So I can use "EWMA" (1) to update an estimate of the mean as each new measurement is received.
If I know the window size of the smooth($\eta$), the previous estimate($ \bar{x}_t$), and the new measurement ($x_{t+1} $) then I can compute the updated mean with only one new measurement.
$ \bar {x}_{t+1} = \eta \cdot \bar{x}_{t}+(1-\eta)\cdot x_{t+1}$
I have to store the running mean, and know what my window parameter is, but it is fairly simple.
I want a reduced parameter running median.
It doesn't have to be exact. (Yes, please do not mock me for such a statement - I know it has the potential to open up all sorts of crazy, but it doesn't have to.)
I have ~10k rows. My typical window size for an informative mean is about 500 elements. I don't want to do a sort of a window for 10,000 times. My extended use case has hundreds of millions of rows - so that kind of an approach might not scale well. Is there any way that I can wrap up tail behavior in a statistic, and keep only a subset of the values?

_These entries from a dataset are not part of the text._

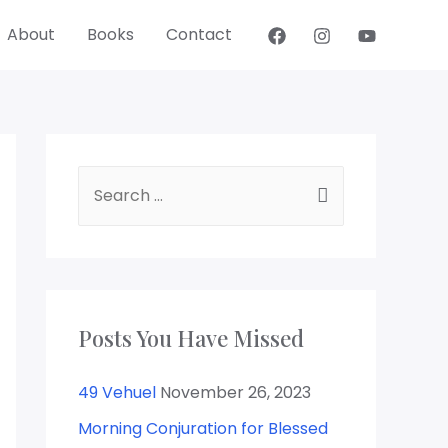
About
Books
Contact
S
e
a
r
c
Posts You Have Missed
h
f
49 Vehuel
November 26, 2023
o
Morning Conjuration for Blessed
r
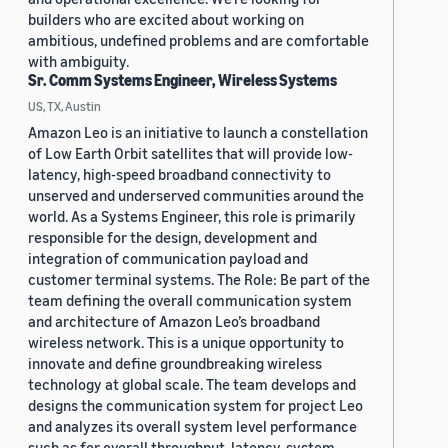
builders who are excited about working on
ambitious, undefined problems and are comfortable
with ambiguity.
Sr. Comm Systems Engineer, Wireless Systems
US, TX, Austin
Amazon Leo is an initiative to launch a constellation
of Low Earth Orbit satellites that will provide low-
latency, high-speed broadband connectivity to
unserved and underserved communities around the
world. As a Systems Engineer, this role is primarily
responsible for the design, development and
integration of communication payload and
customer terminal systems. The Role: Be part of the
team defining the overall communication system
and architecture of Amazon Leo’s broadband
wireless network. This is a unique opportunity to
innovate and define groundbreaking wireless
technology at global scale. The team develops and
designs the communication system for project Leo
and analyzes its overall system level performance
such as for overall throughput, latency, system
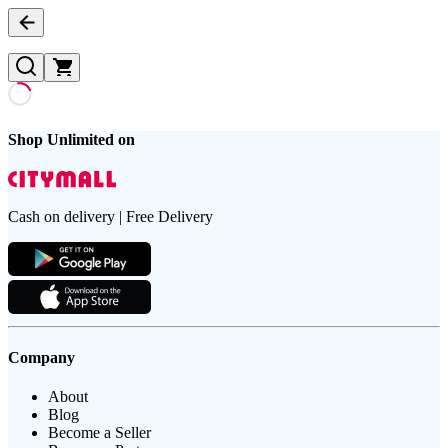
Shop Unlimited on
Cash on delivery | Free Delivery
Company
About
Blog
Become a Seller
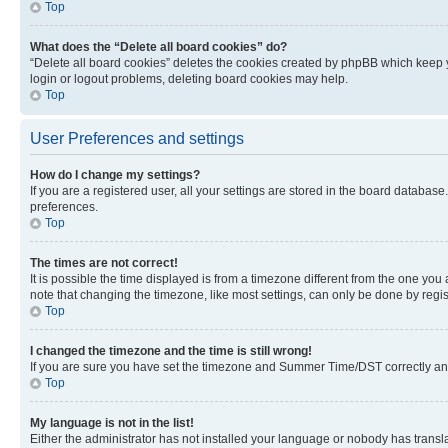
Top
What does the “Delete all board cookies” do?
“Delete all board cookies” deletes the cookies created by phpBB which keep y
login or logout problems, deleting board cookies may help.
Top
User Preferences and settings
How do I change my settings?
If you are a registered user, all your settings are stored in the board database
preferences.
Top
The times are not correct!
It is possible the time displayed is from a timezone different from the one you
note that changing the timezone, like most settings, can only be done by registe
Top
I changed the timezone and the time is still wrong!
If you are sure you have set the timezone and Summer Time/DST correctly and the
Top
My language is not in the list!
Either the administrator has not installed your language or nobody has transla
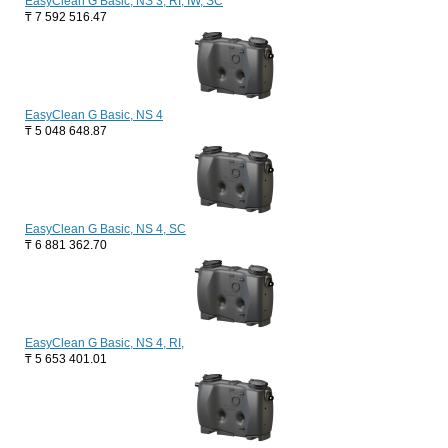
EasyClean G Basic, NS 3, RI, IW, SC
₸
7 592 516.47
EasyClean G Basic, NS 4
₸
5 048 648.87
EasyClean G Basic, NS 4, SC
₸
6 881 362.70
EasyClean G Basic, NS 4, RI,
₸
5 653 401.01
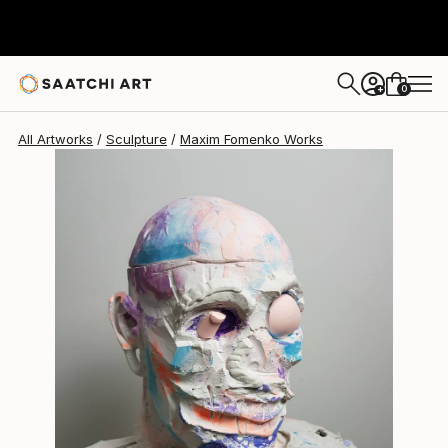
Maxim Fomenko
$6,170
0
+
All Artworks
Sculpture
Maxim Fomenko Works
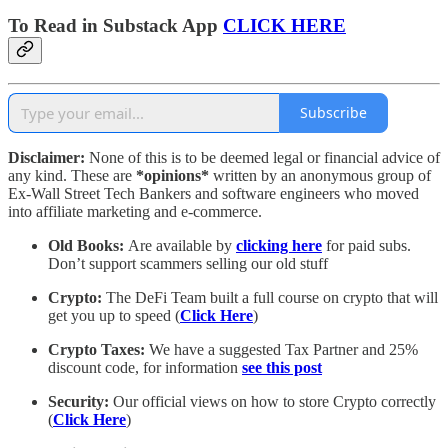
To Read in Substack App
CLICK HERE
Subscribe
Disclaimer:
None of this is to be deemed legal or financial advice of
any kind. These are
*opinions*
written by an anonymous group of
Ex-Wall Street Tech Bankers and software engineers who moved
into affiliate marketing and e-commerce.
Old Books:
Are available by
clicking here
for paid subs.
Don’t support scammers selling our old stuff
Crypto:
The DeFi Team built a full course on crypto that will
get you up to speed (
Click Here
)
Crypto Taxes:
We have a suggested Tax Partner and 25%
discount code, for information
see this post
Security:
Our official views on how to store Crypto correctly
(
Click Here
)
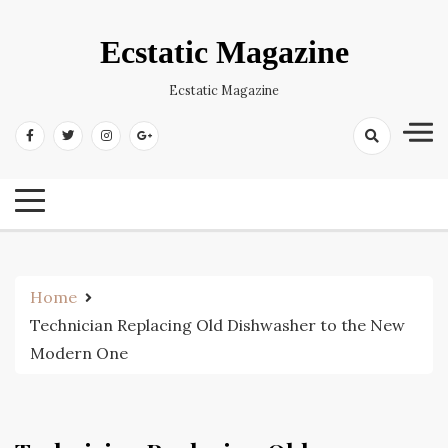
Skip
to
Ecstatic Magazine
content
Ecstatic Magazine
Home
Technician Replacing Old Dishwasher to the New
Modern One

If I had an ecdf, then I could keep unique values. On average i would only have to update part of the stored values.
If I "disimproved" the granularity of the measurements then I could move toward fixed bin locations, and operate primarily in bin memberships.
If I did piecewise linear interpolation on the CDF then I could update those parameters over time, and that could reduce the overhead, right? I would have to make sure that I had enough segments, and that things stayed well behaved, numerically speaking.
Questions:
- Are there "textbook" approaches for windowed moving medians? What are they?
- Is there a variation on the Theil-Sen estimator that could be useful for this?
Please provide thoughts or references.